The Gypsy Book Peddler

In the summer my children and I run a booth at the Valparaiso farmers’ market, selling felted soap and playing music for passers-by. Early on Tuesday and Saturday mornings, we load the van with our tent, table, drum carder, bags of wool, baskets of soap, and musical instruments, and set up shop in a well-trampled lot near the courthouse square. I love this gypsy life outdoors from early morning till afternoon, greeting friends and meeting strangers, then folding up the tent and silently stealing away.

Needle-felted soap from the Hil-Mar Farm booth at the farmers' market in Valparaiso, Indiana

Alongside the soap I display copies of my novels and colorful postcards of the book covers.
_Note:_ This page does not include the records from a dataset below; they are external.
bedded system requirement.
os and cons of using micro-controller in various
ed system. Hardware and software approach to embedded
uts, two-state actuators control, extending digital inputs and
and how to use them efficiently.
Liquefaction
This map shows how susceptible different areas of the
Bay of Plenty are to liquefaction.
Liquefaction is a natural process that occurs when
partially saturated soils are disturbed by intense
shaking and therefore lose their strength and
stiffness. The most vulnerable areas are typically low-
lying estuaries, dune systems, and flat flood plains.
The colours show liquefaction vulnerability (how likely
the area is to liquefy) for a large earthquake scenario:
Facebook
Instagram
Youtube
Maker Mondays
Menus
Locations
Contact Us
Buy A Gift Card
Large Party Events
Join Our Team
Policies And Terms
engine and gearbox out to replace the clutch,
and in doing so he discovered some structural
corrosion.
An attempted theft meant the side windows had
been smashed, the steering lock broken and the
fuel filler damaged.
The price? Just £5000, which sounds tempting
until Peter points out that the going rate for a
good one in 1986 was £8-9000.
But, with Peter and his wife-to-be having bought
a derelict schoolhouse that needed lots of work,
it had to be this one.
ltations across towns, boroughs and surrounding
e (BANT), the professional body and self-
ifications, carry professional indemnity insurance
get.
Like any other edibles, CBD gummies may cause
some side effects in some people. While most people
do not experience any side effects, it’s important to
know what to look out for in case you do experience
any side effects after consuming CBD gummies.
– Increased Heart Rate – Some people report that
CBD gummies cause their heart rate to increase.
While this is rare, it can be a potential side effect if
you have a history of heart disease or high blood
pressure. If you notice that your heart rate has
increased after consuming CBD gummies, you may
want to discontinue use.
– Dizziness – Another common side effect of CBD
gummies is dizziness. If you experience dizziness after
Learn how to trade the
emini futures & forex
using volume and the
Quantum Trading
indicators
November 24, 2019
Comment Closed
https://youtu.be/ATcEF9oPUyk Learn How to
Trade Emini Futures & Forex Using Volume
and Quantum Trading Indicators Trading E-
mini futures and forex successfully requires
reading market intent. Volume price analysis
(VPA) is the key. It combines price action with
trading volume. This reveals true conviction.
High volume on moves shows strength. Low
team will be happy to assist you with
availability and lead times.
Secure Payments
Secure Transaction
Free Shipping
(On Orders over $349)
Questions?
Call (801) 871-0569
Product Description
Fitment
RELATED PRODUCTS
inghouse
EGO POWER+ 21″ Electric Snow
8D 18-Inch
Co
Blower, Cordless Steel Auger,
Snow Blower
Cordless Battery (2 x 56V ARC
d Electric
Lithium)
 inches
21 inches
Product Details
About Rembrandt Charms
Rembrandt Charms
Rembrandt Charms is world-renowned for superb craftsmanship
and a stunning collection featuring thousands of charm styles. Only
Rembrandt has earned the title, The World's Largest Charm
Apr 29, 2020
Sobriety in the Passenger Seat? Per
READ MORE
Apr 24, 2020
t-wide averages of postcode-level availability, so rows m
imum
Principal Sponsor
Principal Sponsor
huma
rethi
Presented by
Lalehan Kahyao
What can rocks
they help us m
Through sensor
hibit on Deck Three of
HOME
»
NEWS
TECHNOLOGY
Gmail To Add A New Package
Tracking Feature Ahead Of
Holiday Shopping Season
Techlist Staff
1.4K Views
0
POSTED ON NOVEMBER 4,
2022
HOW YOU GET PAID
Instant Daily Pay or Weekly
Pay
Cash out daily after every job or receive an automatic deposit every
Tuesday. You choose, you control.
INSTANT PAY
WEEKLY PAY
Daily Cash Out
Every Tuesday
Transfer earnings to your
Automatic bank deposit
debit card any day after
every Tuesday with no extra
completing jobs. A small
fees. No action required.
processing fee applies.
I generally sell two or three books a day, and many visitors to my tent take the free postcards, which list the publisher’s website and my book blog.

Some people seem awed by the fact that an ordinary woman selling soap is also an author.   Others, I suspect, wonder whether I am a “real” author, whatever that means.  But I’m as real as they come.  Like many other writers published by small presses, I am the one most responsible for publicizing my books.  My publishers can only do so much—I need to be actively involved in marketing my wares in a variety of venues.

In 2009 when Crickhollow Books released Plank Road Summer, my sister/co-author Emily and I spent much of the summer at book events in Wisconsin, Illinois, and Indiana. We scheduled most events ourselves by emailing and calling bookstores, libraries, historic sites, and community groups.   The harvest we reaped included not only book sales but also name recognition because of local press releases, feature articles, and Internet posts.    Anyone who Googles “Plank Road Summer” today will find over 27,000 results.

I have not traveled extensively in promoting Kingdom of the Birds.  After all the weekends away during the previous summer, I wanted to enjoy more time with my family.  However, I did manage to sneak in a little book promotion when a video crew showed up at the farmers’ market:

My summer as a gypsy book peddler is nearly over. Next week I return to Chesterton High School, where I have taught English for over twenty years. I used to think that once I was published, I’d be able to quit the day job to write full-time. The truth is that I could make more money selling soap.